The author has found the following oils to be successful:
• Melaleuca alternifolia [tea tree] both neat and diluted for infected wounds, including those with methicillin-resistant Staphylococcus aureus (MRSA)
• Matricaria recutita and Lavandula angustifolia 50/50 at 10% dilution in macerated calendula oil for deep pressure sores.
In 2004, a team from Manchester Metropolitan University developed a dressing model for wounds to decolonize them from MRSA by vapour contact. This led to a phase 1 clinical trial on the effects of diffusion of essential oils to reduce infection risks. The study was carried out in the Burns Unit of Wythenshawe Hospital (Edwards-Jones et al. 2004) (see also Case 9.2 MRSA).
Commonly used essential oils in wound healing
Commiphora myrrha [myrrh]
Many aromatherapy texts cite myrrh as an effective wound healer from ancient times to the present (Price & Price 1999, Battaglia 1997, Kerr 2002), being specifically healing to bedsores, as it is highly antibacterial. It has an ability to increase the number of leukocytes in the blood (Bartram 1995) and is especially bacteriostatic against Staphylococcus aureus (one of the biggest bacterial wound invaders) and other Gram-positive bacteria (Price & Price 1999). The main constituents are sesquiterpenes, which may help decongest the wound and reduce inflammation (Price 1995). Myrrh can be bought as a resin but this should not be used for wounds – only distilled essential oil is safe for this purpose.
Abies balsamea [Canadian balsam/ balsam fir]

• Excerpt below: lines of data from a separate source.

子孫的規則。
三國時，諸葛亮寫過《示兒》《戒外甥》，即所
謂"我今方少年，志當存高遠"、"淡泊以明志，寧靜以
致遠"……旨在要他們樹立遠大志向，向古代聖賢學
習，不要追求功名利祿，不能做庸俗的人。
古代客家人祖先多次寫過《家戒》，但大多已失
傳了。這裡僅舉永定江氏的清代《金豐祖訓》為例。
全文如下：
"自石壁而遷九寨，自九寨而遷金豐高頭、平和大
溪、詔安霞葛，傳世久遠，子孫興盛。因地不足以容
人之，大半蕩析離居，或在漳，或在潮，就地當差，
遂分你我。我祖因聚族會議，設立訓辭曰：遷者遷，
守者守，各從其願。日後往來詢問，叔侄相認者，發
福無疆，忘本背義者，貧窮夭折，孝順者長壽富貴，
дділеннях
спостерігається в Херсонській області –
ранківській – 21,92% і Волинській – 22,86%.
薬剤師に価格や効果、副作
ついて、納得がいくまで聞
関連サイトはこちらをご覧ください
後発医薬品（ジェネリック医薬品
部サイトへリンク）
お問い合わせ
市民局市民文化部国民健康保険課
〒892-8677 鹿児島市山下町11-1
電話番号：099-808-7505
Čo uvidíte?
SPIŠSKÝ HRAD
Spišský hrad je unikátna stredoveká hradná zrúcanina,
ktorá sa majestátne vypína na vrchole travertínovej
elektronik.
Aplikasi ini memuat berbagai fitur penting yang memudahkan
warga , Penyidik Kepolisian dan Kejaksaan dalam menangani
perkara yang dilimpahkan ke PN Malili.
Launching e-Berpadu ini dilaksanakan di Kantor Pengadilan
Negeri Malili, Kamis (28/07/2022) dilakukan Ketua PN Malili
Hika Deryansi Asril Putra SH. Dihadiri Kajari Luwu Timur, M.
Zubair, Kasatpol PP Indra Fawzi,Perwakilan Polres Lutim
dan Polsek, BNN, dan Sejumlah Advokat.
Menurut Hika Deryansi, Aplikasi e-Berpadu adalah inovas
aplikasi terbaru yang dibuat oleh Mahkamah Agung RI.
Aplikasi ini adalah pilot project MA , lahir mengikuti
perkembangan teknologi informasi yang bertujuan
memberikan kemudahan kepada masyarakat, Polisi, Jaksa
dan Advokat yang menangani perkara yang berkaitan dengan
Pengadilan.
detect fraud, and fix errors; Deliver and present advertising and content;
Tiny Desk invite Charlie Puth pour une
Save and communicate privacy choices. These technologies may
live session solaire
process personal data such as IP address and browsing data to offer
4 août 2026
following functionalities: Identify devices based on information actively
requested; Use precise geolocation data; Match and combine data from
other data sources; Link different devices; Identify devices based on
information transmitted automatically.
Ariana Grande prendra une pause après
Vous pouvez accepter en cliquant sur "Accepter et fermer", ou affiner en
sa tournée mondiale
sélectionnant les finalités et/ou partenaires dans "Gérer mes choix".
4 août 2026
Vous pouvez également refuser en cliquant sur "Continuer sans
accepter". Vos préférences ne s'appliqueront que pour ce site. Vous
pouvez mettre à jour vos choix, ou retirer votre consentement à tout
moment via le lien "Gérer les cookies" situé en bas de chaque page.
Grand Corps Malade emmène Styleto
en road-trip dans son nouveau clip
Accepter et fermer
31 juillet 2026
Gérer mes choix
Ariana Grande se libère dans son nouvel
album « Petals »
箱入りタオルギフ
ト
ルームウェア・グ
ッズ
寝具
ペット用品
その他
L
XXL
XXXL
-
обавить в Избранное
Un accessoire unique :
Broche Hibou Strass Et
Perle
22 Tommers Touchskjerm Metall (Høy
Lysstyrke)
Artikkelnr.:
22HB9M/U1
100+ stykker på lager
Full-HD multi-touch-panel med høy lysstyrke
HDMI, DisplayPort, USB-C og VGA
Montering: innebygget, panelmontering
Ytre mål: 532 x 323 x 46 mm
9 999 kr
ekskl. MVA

Canadian balsam is antiseptic against staphylococcus spp. and E. coli (Price & Price 2007), anti-inflammatory and cicatrizant, and is used by Native Americans for the treatment of burns, sores and cuts. It is high in monoterpenes (75–90%, mostly β-pinene), which may be why it is good for healing skin lesions and ulcerations. It is helpful for depression, nervous tension and stress-related conditions, all of which add healing properties on a different level. Non-toxic and non-irritating, it may be chosen instead of myrrh for its ease of use, being a much thinner solution (Fact sheet, Penny Price Aromatherapy (2010).
Citrus limon [lemon]
Lemon has been found to be the most effective oil for debriding and desloughing wounds (Penny Price 2003 personal communication). This may be due to the high monoterpene content (90–95%), which can be aggressive to skin and mucous surfaces (Price L 2003 personal communication). It has exceptional antibacterial qualities, having the ability to stimulate the body’s own white blood cells (Battaglia 1997). Lemon is useful in reducing wound odours and is both mentally and spiritually uplifting.